Content starts

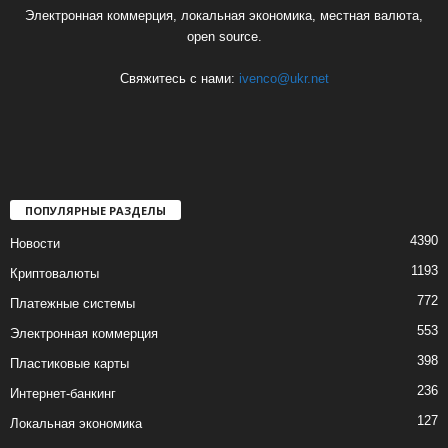
Электронная коммерция, локальная экономика, местная валюта,
open source.
Свяжитесь с нами:
ivenco@ukr.net
ПОПУЛЯРНЫЕ РАЗДЕЛЫ
4390
Новости
1193
Криптовалюты
772
Платежные системы
553
Электронная коммерция
398
Пластиковые карты
236
Интернет-банкинг
127
Локальная экономика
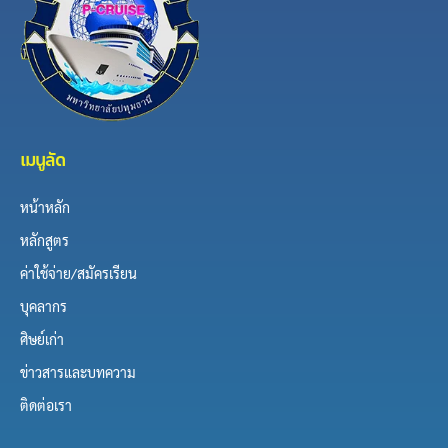
เมนูลัด
หน้าหลัก
หลักสูตร
ค่าใช้จ่าย/สมัครเรียน
บุคลากร
ศิษย์เก่า
ข่าวสารและบทความ
ติดต่อเรา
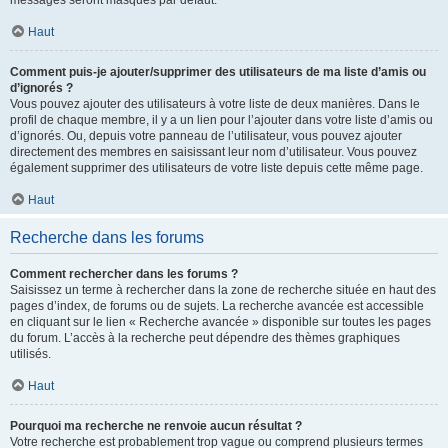
messages seront masqués par défaut.
Haut
Comment puis-je ajouter/supprimer des utilisateurs de ma liste d’amis ou
d’ignorés ?
Vous pouvez ajouter des utilisateurs à votre liste de deux manières. Dans le
profil de chaque membre, il y a un lien pour l’ajouter dans votre liste d’amis ou
d’ignorés. Ou, depuis votre panneau de l’utilisateur, vous pouvez ajouter
directement des membres en saisissant leur nom d’utilisateur. Vous pouvez
également supprimer des utilisateurs de votre liste depuis cette même page.
Haut
Recherche dans les forums
Comment rechercher dans les forums ?
Saisissez un terme à rechercher dans la zone de recherche située en haut des
pages d’index, de forums ou de sujets. La recherche avancée est accessible
en cliquant sur le lien « Recherche avancée » disponible sur toutes les pages
du forum. L’accès à la recherche peut dépendre des thèmes graphiques
utilisés.
Haut
Pourquoi ma recherche ne renvoie aucun résultat ?
Votre recherche est probablement trop vague ou comprend plusieurs termes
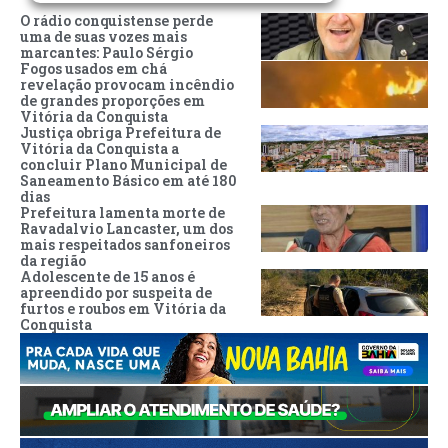
O rádio conquistense perde
uma de suas vozes mais
marcantes: Paulo Sérgio
Fogos usados em chá
revelação provocam incêndio
de grandes proporções em
Vitória da Conquista
Justiça obriga Prefeitura de
Vitória da Conquista a
concluir Plano Municipal de
Saneamento Básico em até 180
dias
Prefeitura lamenta morte de
Ravadalvio Lancaster, um dos
mais respeitados sanfoneiros
da região
Adolescente de 15 anos é
apreendido por suspeita de
furtos e roubos em Vitória da
Conquista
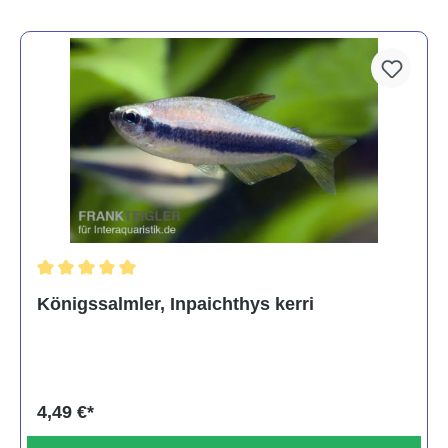
Durchschnittliche Bewertung von 5 von 5 Sternen
Königssalmler, Inpaichthys kerri
4,49 €*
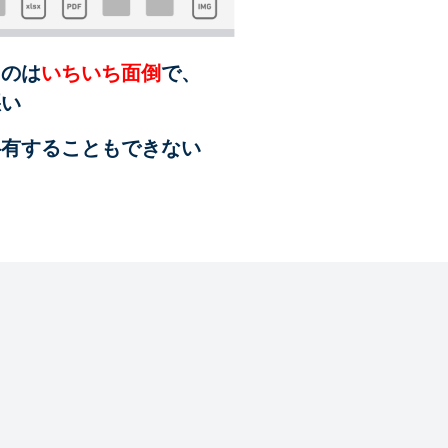
るのは
いちいち面倒
で、
悪い
共有することも
できない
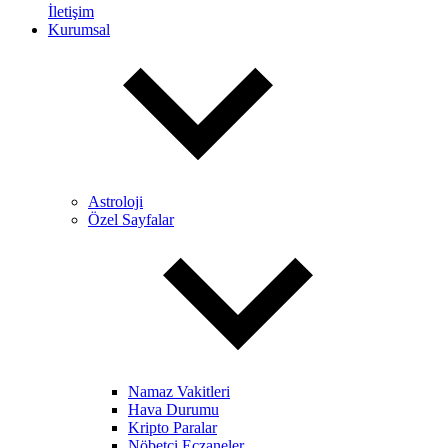
İletişim
Kurumsal
Astroloji
Özel Sayfalar
Namaz Vakitleri
Hava Durumu
Kripto Paralar
Nöbetçi Eczaneler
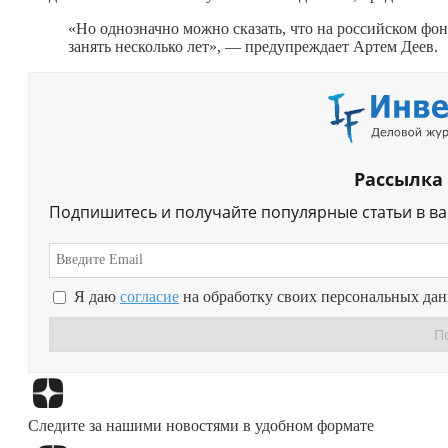
«Но однозначно можно сказать, что на российском фо
занять несколько лет», — предупреждает Артем Деев.
Рассылка
Подпишитесь и получайте популярные статьи в в
Я даю
согласие
на обработку своих персональных да
Следите за нашими новостями в удобном формате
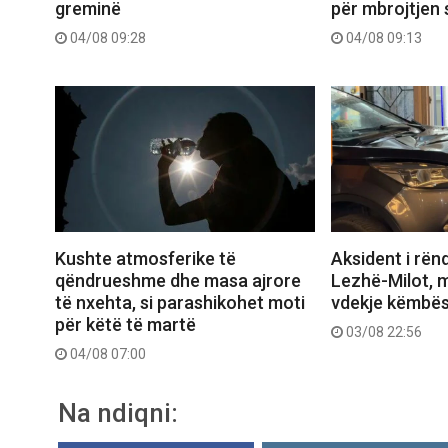
greminë
për mbrojtjen 
04/08 09:28
04/08 09:13
Aksident i rën
Kushte atmosferike të
Lezhë-Milot, m
qëndrueshme dhe masa ajrore
vdekje këmbës
të nxehta, si parashikohet moti
për këtë të martë
03/08 22:56
04/08 07:00
Na ndiqni:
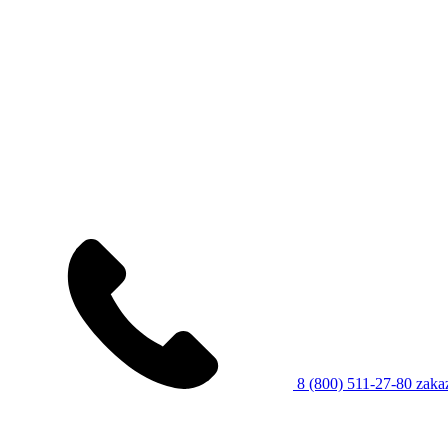
8 (800) 511-27-80
zaka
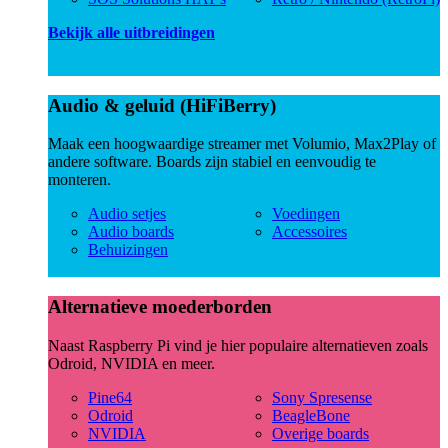
Bekijk alle uitbreidingen
Audio & geluid (HiFiBerry)
Maak een hoogwaardige streamer met Volumio, Max2Play of
andere software. Boards zijn stabiel en eenvoudig te
monteren.
Audio setjes
Voedingen
Audio boards
Accessoires
Behuizingen
Alternatieve moederborden
Naast Raspberry Pi vind je hier populaire alternatieven zoals
Odroid, NVIDIA en meer.
Pine64
Sony Spresense
Odroid
BeagleBone
NVIDIA
Overige boards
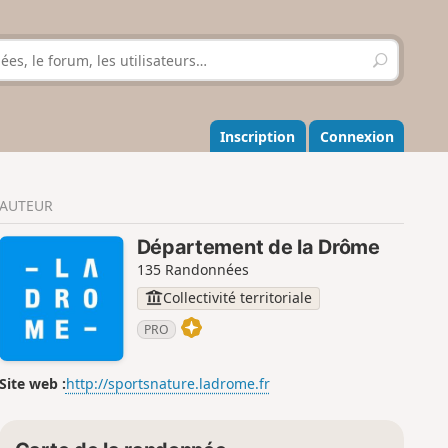
R
e
c
h
e
Inscription
Connexion
r
c
h
AUTEUR
e
r
Département de la Drôme
135 Randonnées
Collectivité territoriale
PRO
Site web :
http://sportsnature.ladrome.fr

Content ends

Leaving out only the pictures, reproduce the listing exactly.

■ **Output**:
Электронная коммерция, локальная экономика, местная валюта,
open source.
Свяжитесь с нами:
ivenco@ukr.net
ПОПУЛЯРНЫЕ РАЗДЕЛЫ
4390
Новости
1193
Криптовалюты
772
Платежные системы
553
Электронная коммерция
398
Пластиковые карты
236
Интернет-банкинг
127
Локальная экономика
เมนูลัด
หน้าหลัก
หลักสูตร
ค่าใช้จ่าย/สมัครเรียน
บุคลากร
ศิษย์เก่า
ข่าวสารและบทความ
ติดต่อเรา
messages seront masqués par défaut.
Haut
Comment puis-je ajouter/supprimer des utilisateurs de ma liste d’amis ou
d’ignorés ?
Vous pouvez ajouter des utilisateurs à votre liste de deux manières. Dans le
profil de chaque membre, il y a un lien pour l’ajouter dans votre liste d’amis ou
d’ignorés. Ou, depuis votre panneau de l’utilisateur, vous pouvez ajouter
directement des membres en saisissant leur nom d’utilisateur. Vous pouvez
également supprimer des utilisateurs de votre liste depuis cette même page.
Haut
Recherche dans les forums
Comment rechercher dans les forums ?
Saisissez un terme à rechercher dans la zone de recherche située en haut des
pages d’index, de forums ou de sujets. La recherche avancée est accessible
en cliquant sur le lien « Recherche avancée » disponible sur toutes les pages
du forum. L’accès à la recherche peut dépendre des thèmes graphiques
utilisés.
Haut
Pourquoi ma recherche ne renvoie aucun résultat ?
Votre recherche est probablement trop vague ou comprend plusieurs termes
O rádio conquistense perde
uma de suas vozes mais
marcantes: Paulo Sérgio
Fogos usados em chá
revelação provocam incêndio
de grandes proporções em
Vitória da Conquista
Justiça obriga Prefeitura de
Vitória da Conquista a
concluir Plano Municipal de
Saneamento Básico em até 180
dias
Prefeitura lamenta morte de
Ravadalvio Lancaster, um dos
mais respeitados sanfoneiros
da região
Adolescente de 15 anos é
apreendido por suspeita de
furtos e roubos em Vitória da
Conquista
Durchschnittliche Bewertung von 5 von 5 Sternen
Königssalmler, Inpaichthys kerri
4,49 €*
るのは
いちいち面倒
で、
悪い
共有することも
できない
İletişim
Kurumsal
Astroloji
Özel Sayfalar
Namaz Vakitleri
Hava Durumu
Kripto Paralar
Nöbetçi Eczaneler
«Но однозначно можно сказать, что на российском фо
занять несколько лет», — предупреждает Артем Деев.
Рассылка
Подпишитесь и получайте популярные статьи в в
Я даю
согласие
на обработку своих персональных да
Следите за нашими новостями в удобном формате
greminë
për mbrojtjen 
04/08 09:28
04/08 09:13
Aksident i rën
Kushte atmosferike të
Lezhë-Milot, m
qëndrueshme dhe masa ajrore
vdekje këmbës
të nxehta, si parashikohet moti
për këtë të martë
03/08 22:56
04/08 07:00
Na ndiqni:
8 (800) 511-27-80
zaka
Bekijk alle uitbreidingen
Audio & geluid (HiFiBerry)
Maak een hoogwaardige streamer met Volumio, Max2Play of
andere software. Boards zijn stabiel en eenvoudig te
monteren.
Audio setjes
Voedingen
Audio boards
Accessoires
Behuizingen
Alternatieve moederborden
Naast Raspberry Pi vind je hier populaire alternatieven zoals
Odroid, NVIDIA en meer.
Pine64
Sony Spresense
Odroid
BeagleBone
NVIDIA
Overige boards
R
e
c
h
e
Inscription
Connexion
r
c
h
AUTEUR
e
r
Département de la Drôme
135 Randonnées
Collectivité territoriale
PRO
Site web :
http://sportsnature.ladrome.fr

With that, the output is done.